“…some people, especially people who don’t like to read, use books as weapons in service to this objective.”
This comes from a comment Roger Sutton made over at his blog in response to a question that came up as a conversation thread at Child_Lit concerning the difficulty some MLIS students have with promoting books whose contents they cannot fully endorse.
I’ve been trying to pin this thought down for a long time. It reminds me of an old bumper sticker I used to see on the back of VW micro-buses in Berkeley (always a VW bus) that said “Those who have abandoned their dreams will discourage yours.” Back then I was teaching and it seemed to apply most to what I saw in the public schools; classes led people who had “settled” on teaching as opposed to following their dreams. That is not an indictment of all teachers, just a vast majority of the ones I met, the ones who had tenure that were keeping us young teachers from finding positions, the ones who were our department heads, and shop stewards, who in turn set the tone.
Roger’s point works equally well with any other art or media, which is why it rings so true.
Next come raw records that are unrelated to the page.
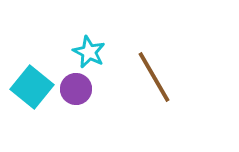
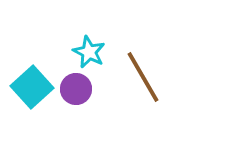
brown line: moved 11 px left
cyan square: rotated 9 degrees clockwise
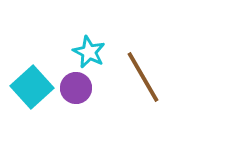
purple circle: moved 1 px up
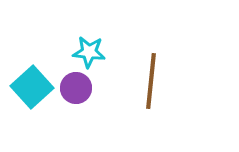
cyan star: rotated 20 degrees counterclockwise
brown line: moved 8 px right, 4 px down; rotated 36 degrees clockwise
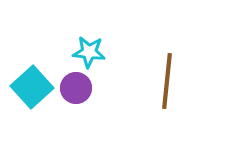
brown line: moved 16 px right
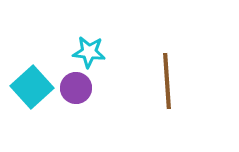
brown line: rotated 10 degrees counterclockwise
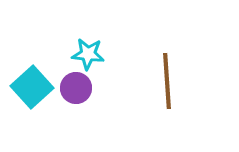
cyan star: moved 1 px left, 2 px down
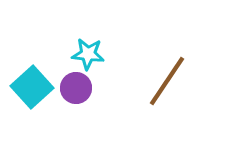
brown line: rotated 38 degrees clockwise
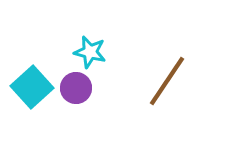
cyan star: moved 2 px right, 2 px up; rotated 8 degrees clockwise
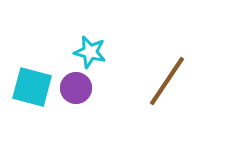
cyan square: rotated 33 degrees counterclockwise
Those who do not like, listen to or understand music will use that dislike to determine what others should or should not listen to. To pick a few obvious examples, I believe Tipper Gore and Mary Whitehouse understand this point. Those who do not create art are often its harshest critics. Hitler, a failed art student, called much of what was being produced in Berlin in the 30’s “degenerate.” So there you go.
I’m thinking it might be a good idea to make an easy-to-remove sticker for books that are typically banned or otherwise censored in some degree that says something along the lines of Woody Guthrie’s “This Machine Kills Fascists.” I think even using Woody’s phrase might be enough; calling a book a machine and striking fear into those who believe they’ll be struck dead by a book’s contents could settle some folks down.
Or it could ratchet the whole mess up even more.